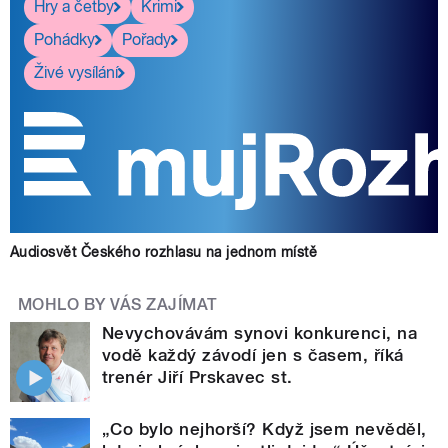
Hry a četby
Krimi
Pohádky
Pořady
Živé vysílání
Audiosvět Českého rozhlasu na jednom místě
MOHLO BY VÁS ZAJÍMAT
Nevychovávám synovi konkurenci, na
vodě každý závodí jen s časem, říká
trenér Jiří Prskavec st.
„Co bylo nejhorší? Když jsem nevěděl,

#####

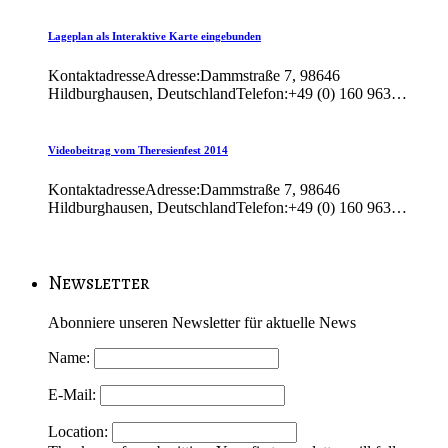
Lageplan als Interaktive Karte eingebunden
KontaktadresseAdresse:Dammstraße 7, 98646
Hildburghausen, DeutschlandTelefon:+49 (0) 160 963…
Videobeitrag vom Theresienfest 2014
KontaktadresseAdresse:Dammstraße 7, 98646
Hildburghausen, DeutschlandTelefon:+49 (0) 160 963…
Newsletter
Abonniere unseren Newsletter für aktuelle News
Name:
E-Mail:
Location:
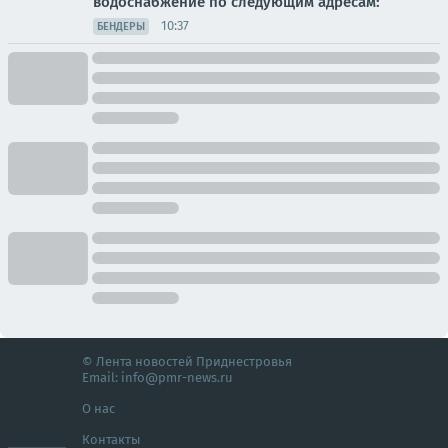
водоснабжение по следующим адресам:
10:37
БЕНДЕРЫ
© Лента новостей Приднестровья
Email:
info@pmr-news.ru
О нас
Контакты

#####

Work item: Could you restate, word for word, the lines above from the one with "Hry a četby" to the one with "bylo nejhorší? Když", both included?

Answer to the problem:
Hry a četby
Krimi
Pohádky
Pořady
Živé vysílání
Audiosvět Českého rozhlasu na jednom místě
MOHLO BY VÁS ZAJÍMAT
Nevychovávám synovi konkurenci, na
vodě každý závodí jen s časem, říká
trenér Jiří Prskavec st.
„Co bylo nejhorší? Když jsem nevěděl,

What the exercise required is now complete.